Crying fowl: McDonald’s ditching antibiotic-stuffed chicken

Reuters / Shannon Stapleton

Reuters / Shannon Stapleton

McDonald’s has announced it will stop buying chickens raised on human antibiotics within the next two years. The company will also start offering hormone-free milk and cheese. Nothing has yet been mentioned about beef products.

Battling declining sales and image problems, the changes were
announced Tuesday night at the “Turnaround Summit” with franchise
owners in Las Vegas, and represent the first major reform by the
new president and CEO Steve Easterbrook, previously in charge of
McDonalds’ operations in the UK and Europe.
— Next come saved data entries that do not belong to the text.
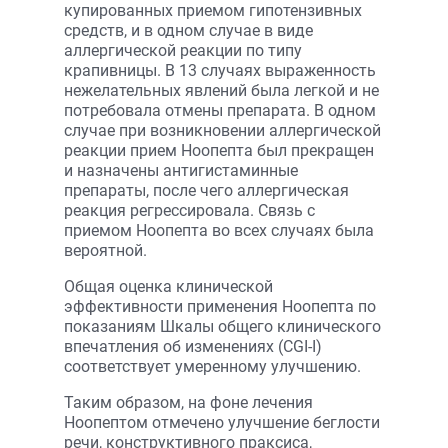
купированных приемом гипотензивных
средств, и в одном случае в виде
аллергической реакции по типу
крапивницы. В 13 случаях выраженность
нежелательных явлений была легкой и не
потребовала отмены препарата. В одном
случае при возникновении аллергической
реакции прием Ноопепта был прекращен
и назначены антигистаминные
препараты, после чего аллергическая
реакция регрессировала. Связь с
приемом Ноопепта во всех случаях была
вероятной.
Общая оценка клинической
эффективности применения Ноопепта по
показаниям Шкалы общего клинического
впечатления об изменениях (CGI-I)
соответствует умеренному улучшению.
Таким образом, на фоне лечения
Ноопептом отмечено улучшение беглости
речи, конструктивного праксиса,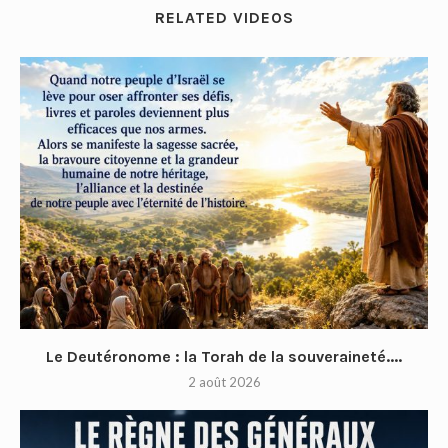
RELATED VIDEOS
Le Deutéronome : la Torah de la souveraineté....
2 août 2026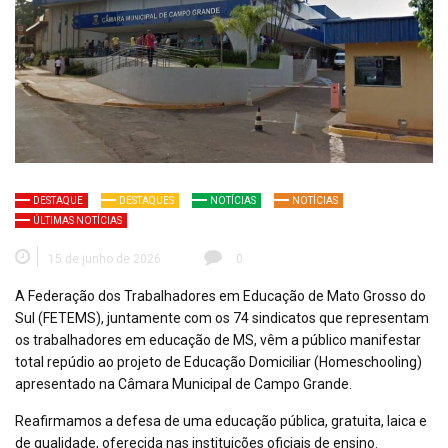
DESTAQUE
DESTAQUES
NOTÍCIAS
NOTÍCIAS
ÚLTIMAS NOTÍCIAS
15 de junho de 2026
0
A Federação dos Trabalhadores em Educação de Mato Grosso do
Sul (FETEMS), juntamente com os 74 sindicatos que representam
os trabalhadores em educação de MS, vêm a público manifestar
total repúdio ao projeto de Educação Domiciliar (
Homeschooling
)
apresentado na Câmara Municipal de Campo Grande.
Reafirmamos a defesa de uma educação pública, gratuita, laica e
de qualidade, oferecida nas instituições oficiais de ensino.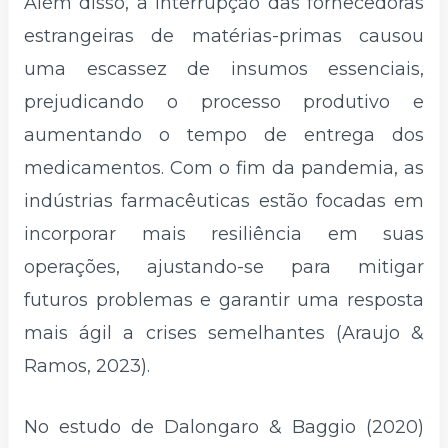
Além disso, a interrupção das fornecedoras
estrangeiras de matérias-primas causou
uma escassez de insumos essenciais,
prejudicando o processo produtivo e
aumentando o tempo de entrega dos
medicamentos. Com o fim da pandemia, as
indústrias farmacêuticas estão focadas em
incorporar mais resiliência em suas
operações, ajustando-se para mitigar
futuros problemas e garantir uma resposta
mais ágil a crises semelhantes (Araujo &
Ramos, 2023).
No estudo de Dalongaro & Baggio (2020)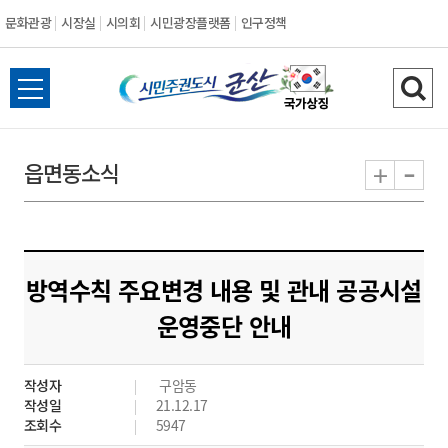
문화관광
시장실
시의회
시민광장플랫폼
인구정책
시
전
검
민
체
색
메
하
-
+
읍면동소식
주
뉴
기
열
권
기
도
방역수칙 주요변경 내용 및 관내 공공시설
시
운영중단 안내
군
작성자
구암동
산
작성일
21.12.17
조회수
5947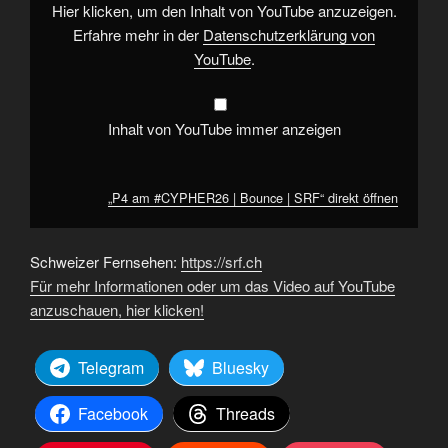
von
Hier klicken, um den Inhalt von YouTube anzuzeigen.
YouTube
anzeigen
Erfahre mehr in der
Datenschutzerklärung von
YouTube
.
Inhalt von YouTube immer anzeigen
„P4 am #CYPHER26 | Bounce | SRF“ direkt öffnen
Schweizer Fernsehen:
https://srf.ch
Für mehr Informationen oder um das Video auf YouTube
anzuschauen, hier klicken!
Telegram
Bluesky
Facebook
Threads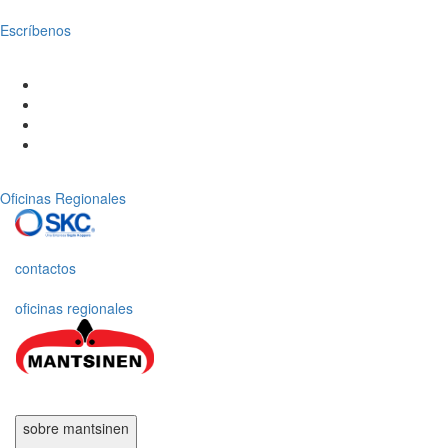
Escríbenos
Oficinas Regionales
contactos
oficinas regionales
sobre mantsinen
Several major US restaurant franchises have already abandoned
antibiotic-treated meat.

Chick-fil-A, the largest restaurant seller of chicken in the US,
announced in February 2014 it would phase out antibiotic-raised
chicken over a period of five years. Chipotle and Panera already
serve antibiotic-free chicken. With over 14,000 restaurants
across the US, McDonald’s may turn the tide in the move away from
antibiotic-treated livestock.

In 2013, the Food and Drug Administration urged a change in the
practice, alarmed by the rise of antibiotic-resistant bacterial
strains. According to a CDC report from 2013, at least 23,000
Americans annually die from bacterial infections resistant to
antibiotics.

READ MORE: Superbug time bomb: FDA vets only 10% of
antibiotics that farm animals share with humans

It really is welcome news for public health,” Gail
Hansen from the antibiotic resistance project with The Pew
Charitable Trusts, told the Wall Street Journal. “It will
have a ripple effect probably throughout the entire food
industry
.”

While discontinuing the drugs used to treat humans, McDonald’s
said it would allow the use of ionophores, antibiotics routinely
used by industrial farmers to increase feed efficiency. According
to Hansen, ionophores are not used in human medicine and not even
considered antibiotics in Europe.

Tyson Inc, the largest US meatpacker, welcomed the announcement
on Wednesday. Their spokesman said the company had reduced the
use of human antibiotics in chicken by 84 percent since 2011.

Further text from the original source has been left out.